--- Task to complete ---
Where a line of the records holds the string "path", copy that line.

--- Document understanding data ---
****************************************

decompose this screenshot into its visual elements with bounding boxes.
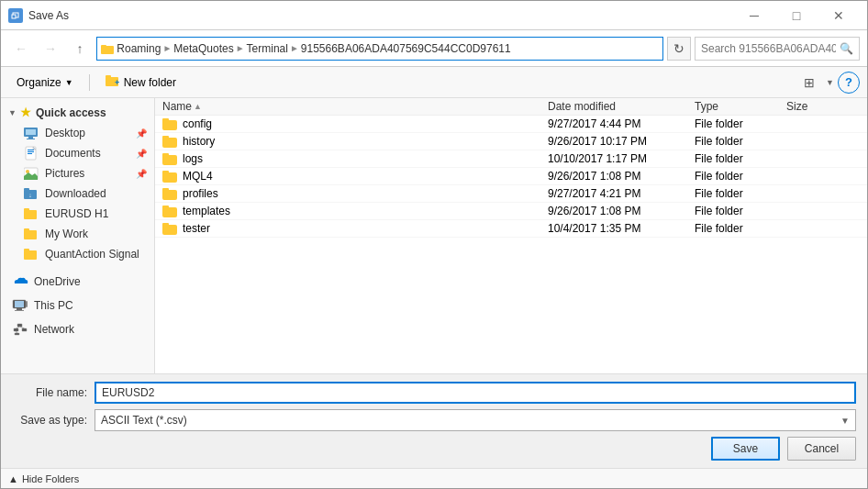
search-box: 🔍 bbox=[695, 37, 860, 61]
path-terminal: Terminal bbox=[247, 42, 288, 55]
window-controls: ─ □ ✕ bbox=[733, 1, 860, 30]
minimize-button[interactable]: ─ bbox=[733, 1, 775, 30]
svg-line-36 bbox=[17, 327, 20, 328]
sidebar-item-documents[interactable]: Documents 📌 bbox=[1, 143, 154, 163]
savetype-label: Save as type: bbox=[12, 414, 95, 427]
table-row[interactable]: profiles 9/27/2017 4:21 PM File folder bbox=[155, 185, 867, 203]
path-metaquotes: MetaQuotes bbox=[173, 42, 233, 55]
file-name-cell: history bbox=[162, 135, 548, 148]
documents-pin: 📌 bbox=[136, 149, 147, 159]
file-list-header: Name ▲ Date modified Type Size bbox=[155, 98, 867, 116]
help-button[interactable]: ? bbox=[838, 72, 860, 94]
sidebar-item-pictures[interactable]: Pictures 📌 bbox=[1, 163, 154, 183]
file-name: MQL4 bbox=[183, 170, 213, 183]
svg-rect-7 bbox=[106, 75, 111, 78]
folder-icon bbox=[162, 206, 177, 217]
downloaded-label: Downloaded bbox=[45, 187, 106, 200]
window-title: Save As bbox=[28, 9, 733, 22]
thispc-icon bbox=[12, 298, 28, 313]
filename-row: File name: bbox=[12, 382, 856, 404]
main-content: ▼ ★ Quick access Desktop 📌 bbox=[1, 98, 867, 373]
maximize-button[interactable]: □ bbox=[775, 1, 818, 30]
file-date: 9/26/2017 10:17 PM bbox=[548, 135, 695, 148]
forward-button[interactable]: → bbox=[38, 36, 63, 61]
svg-rect-11 bbox=[28, 137, 33, 139]
organize-button[interactable]: Organize ▼ bbox=[8, 72, 82, 94]
table-row[interactable]: MQL4 9/26/2017 1:08 PM File folder bbox=[155, 168, 867, 185]
sidebar-item-onedrive[interactable]: OneDrive bbox=[1, 272, 154, 292]
desktop-pin: 📌 bbox=[136, 128, 147, 139]
refresh-button[interactable]: ↻ bbox=[667, 37, 691, 61]
svg-rect-38 bbox=[15, 333, 19, 335]
sidebar-item-quantaction[interactable]: QuantAction Signal bbox=[1, 244, 154, 264]
mywork-label: My Work bbox=[45, 228, 88, 240]
table-row[interactable]: logs 10/10/2017 1:17 PM File folder bbox=[155, 150, 867, 168]
svg-rect-20 bbox=[24, 188, 29, 191]
hide-folders-bar: ▲ Hide Folders bbox=[1, 468, 867, 488]
view-button[interactable]: ⊞ bbox=[796, 72, 822, 94]
file-type: File folder bbox=[695, 170, 786, 183]
sidebar-item-network[interactable]: Network bbox=[1, 319, 154, 339]
title-bar: Save As ─ □ ✕ bbox=[1, 1, 867, 30]
sidebar-item-downloaded[interactable]: ↓ Downloaded bbox=[1, 183, 154, 204]
svg-rect-23 bbox=[24, 208, 29, 211]
svg-line-39 bbox=[17, 331, 17, 333]
folder-icon bbox=[162, 171, 177, 183]
toolbar: Organize ▼ + New folder ⊞ ▼ ? bbox=[1, 67, 867, 98]
save-as-dialog: Save As ─ □ ✕ ← → ↑ Roaming ► MetaQuotes… bbox=[0, 0, 868, 489]
sidebar-item-mywork[interactable]: My Work bbox=[1, 224, 154, 244]
hide-folders-button[interactable]: ▲ Hide Folders bbox=[8, 473, 79, 484]
sidebar: ▼ ★ Quick access Desktop 📌 bbox=[1, 98, 155, 373]
file-type: File folder bbox=[695, 152, 786, 165]
file-name: profiles bbox=[183, 187, 218, 200]
organize-label: Organize bbox=[17, 76, 61, 89]
sidebar-item-desktop[interactable]: Desktop 📌 bbox=[1, 123, 154, 143]
close-button[interactable]: ✕ bbox=[818, 1, 860, 30]
sidebar-item-thispc[interactable]: This PC bbox=[1, 295, 154, 316]
address-path[interactable]: Roaming ► MetaQuotes ► Terminal ► 915566… bbox=[96, 37, 663, 61]
network-label: Network bbox=[34, 323, 74, 336]
sidebar-section-quickaccess[interactable]: ▼ ★ Quick access bbox=[1, 102, 154, 123]
save-button[interactable]: Save bbox=[711, 437, 780, 461]
table-row[interactable]: templates 9/26/2017 1:08 PM File folder bbox=[155, 203, 867, 220]
table-row[interactable]: history 9/26/2017 10:17 PM File folder bbox=[155, 133, 867, 150]
file-rows-container: config 9/27/2017 4:44 PM File folder his… bbox=[155, 116, 867, 238]
svg-rect-5 bbox=[101, 45, 106, 48]
file-name-cell: config bbox=[162, 117, 548, 130]
pictures-icon bbox=[23, 166, 39, 181]
file-name: tester bbox=[183, 222, 210, 235]
table-row[interactable]: tester 10/4/2017 1:35 PM File folder bbox=[155, 220, 867, 238]
up-button[interactable]: ↑ bbox=[67, 36, 93, 61]
svg-rect-24 bbox=[24, 230, 37, 239]
hide-folders-arrow: ▲ bbox=[8, 473, 18, 484]
search-input[interactable] bbox=[701, 42, 836, 55]
quickaccess-arrow: ▼ bbox=[8, 108, 17, 117]
filename-input[interactable] bbox=[95, 382, 856, 404]
savetype-select[interactable]: ASCII Text (*.csv) ▼ bbox=[95, 409, 856, 431]
network-icon bbox=[12, 322, 28, 337]
svg-line-37 bbox=[20, 327, 25, 328]
folder-icon bbox=[162, 118, 177, 130]
header-date: Date modified bbox=[548, 100, 695, 113]
svg-rect-33 bbox=[17, 324, 22, 327]
file-name: history bbox=[183, 135, 215, 148]
eurusd-icon bbox=[23, 206, 39, 221]
file-type: File folder bbox=[695, 187, 786, 200]
documents-label: Documents bbox=[45, 147, 101, 160]
svg-rect-25 bbox=[24, 228, 29, 231]
file-name-cell: profiles bbox=[162, 187, 548, 200]
svg-rect-27 bbox=[24, 249, 29, 251]
documents-icon bbox=[23, 146, 39, 161]
new-folder-button[interactable]: + New folder bbox=[97, 72, 184, 94]
onedrive-icon bbox=[12, 274, 28, 289]
file-type: File folder bbox=[695, 205, 786, 217]
path-icon bbox=[101, 43, 114, 54]
folder-icon bbox=[162, 153, 177, 165]
svg-rect-30 bbox=[17, 308, 22, 310]
sidebar-item-eurusd[interactable]: EURUSD H1 bbox=[1, 204, 154, 224]
folder-icon bbox=[162, 136, 177, 148]
cancel-button[interactable]: Cancel bbox=[787, 437, 856, 461]
back-button[interactable]: ← bbox=[8, 36, 34, 61]
savetype-arrow: ▼ bbox=[840, 416, 850, 426]
table-row[interactable]: config 9/27/2017 4:44 PM File folder bbox=[155, 116, 867, 133]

****************************************

--- Output below ---
path-terminal: Terminal bbox=[247, 42, 288, 55]
path-metaquotes: MetaQuotes bbox=[173, 42, 233, 55]
address-path[interactable]: Roaming ► MetaQuotes ► Terminal ► 915566… bbox=[96, 37, 663, 61]
path-icon bbox=[101, 43, 114, 54]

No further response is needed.